Cliff Richard singles chronology
| "I'll Love You Forever Today" (1968) | "Wonderful World" (1968) | "Marianne" (1968) |

= Wonderful World (Cliff Richard song) =

1968 song by Cliff Richard

"Wonderful World" is a song written by Guy Fletcher and Doug Flett and first recorded and released by British singer Cliff Richard.

==Recording and release==
"Wonderful World" was recorded by Richard as a potential song for the Eurovision Song Contest 1968. It was first performed on 5 March 1968 on A Song for Europe, the UK national selection television programme for the Contest. The song came third in the vote, losing out to "Congratulations" and "High 'n' Dry". "Congratulations" backed with "High 'n' Dry" was then released as a single in March 1968. "Wonderful World" was first released in May 1968 on the EP Congratulations: Cliff Sings 6 Songs for Europe, which included all six shortlisted songs sung by Richard for the Eurovision national selection process.
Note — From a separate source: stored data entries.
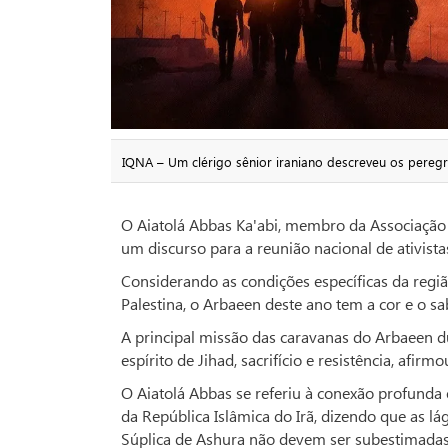
IQNA – Um clérigo sênior iraniano descreveu os pereg
O Aiatolá Abbas Ka'abi, membro da Associação 
um discurso para a reunião nacional de ativis
Considerando as condições específicas da regi
Palestina, o Arbaeen deste ano tem a cor e o sab
A principal missão das caravanas do Arbaeen d
espírito de Jihad, sacrifício e resistência, afirmo
O Aiatolá Abbas se referiu à conexão profunda 
da República Islâmica do Irã, dizendo que as 
Súplica de Ashura não devem ser subestimadas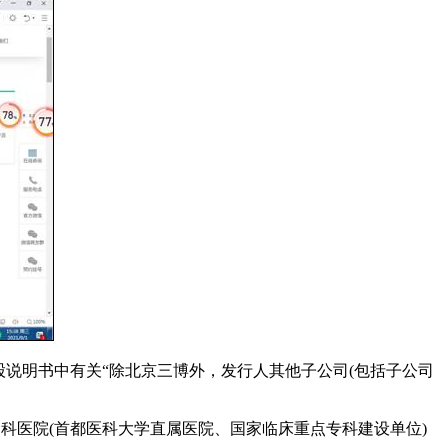
说明书中有关“除北京三博外，发行人其他子公司(包括子公司
脑科医院(首都医科大学直属医院、国家临床重点专科建设单位)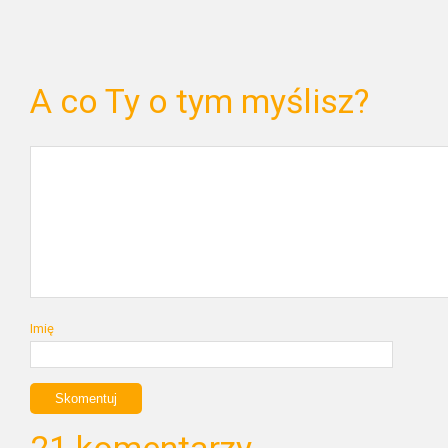
A co Ty o tym myślisz?
Imię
"Wonderful World" was only released as a single in Belgium and Japan. It was first released in Belgium in August 1968 with the B-side "I'll Love You Forever Today", which had been released as a single in the UK. It was released in Japan several months later with the B-side "Little Rag Doll", written by Mike Leander, and which was also recorded as a potential Eurovision song. "Wonderful World" was also released as the B-side to the French release of "I'll Love You Forever Tomorrow".
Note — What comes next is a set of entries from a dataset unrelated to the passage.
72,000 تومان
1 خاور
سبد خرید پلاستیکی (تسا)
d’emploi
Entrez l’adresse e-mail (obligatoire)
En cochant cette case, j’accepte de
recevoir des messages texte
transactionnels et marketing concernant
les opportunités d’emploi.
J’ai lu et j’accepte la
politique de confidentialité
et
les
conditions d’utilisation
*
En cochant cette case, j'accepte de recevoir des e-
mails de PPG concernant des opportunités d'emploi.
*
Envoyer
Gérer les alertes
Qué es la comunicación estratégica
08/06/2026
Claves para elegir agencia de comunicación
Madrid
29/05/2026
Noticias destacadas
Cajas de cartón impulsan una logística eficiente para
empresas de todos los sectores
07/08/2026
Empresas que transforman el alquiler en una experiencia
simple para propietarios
Richard also recorded a German-language version in October 1968, also titled "Wonderful World" (the song features the lyrics "Wonderful World", but the rest are in German). It was released in March 1969 as the B-side to "Zärtliche Sekunden", the German-language version of "Don't Forget to Catch Me".

==Track listing==
7": Columbia / DCB 121 (Belgium)
1. "Wonderful World" – 2:35
2. "I'll Love You Forever Today" – 3:02

7": Odeon / OR-2110 (Japan)
1. "Wonderful World" – 2:35
2. "Little Rag Doll" – 2:15

==Personnel==
- Cliff Richard – vocals
- John Paul Jones – bass guitar
- Bernard Ebbinghouse Orchestra – all other instrumentation
- Mike Sammes Singers – backing vocals

==Charts==

| Chart (1968) | Peak position |
|---|---|
| Belgium (Ultratop 50 Flanders) | 20 |

==Elvis Presley version==

"Wonderful World" was recorded by Elvis Presley in March 1968 for the film Live a Little, Love a Little, in which Presley also starred and which was released in October 1968. It was not released as a single and no soundtrack album or EP was released to promote the film. However, Presley's version of "Wonderful World" was released at the beginning of October (several weeks before the film's release) on the budget compilation album Singer Presents Elvis Singing Flaming Star and Others, which was a promotional release only available at certain stores. This album was given a full release in March 1969 under the title Elvis Sings Flaming Star.

"Wonderful World" became the first song by British writers to be recorded by Presley. However, the lyrics on Presley's version are completely different to the original version as Fletcher and Flett were asked to rewrite them for the film. After Presley recorded the song, Fletcher and Flett were asked to write another song for Presley. They wrote "The Fair's Moving On", which was released as the B-side to "Clean Up Your Own Backyard".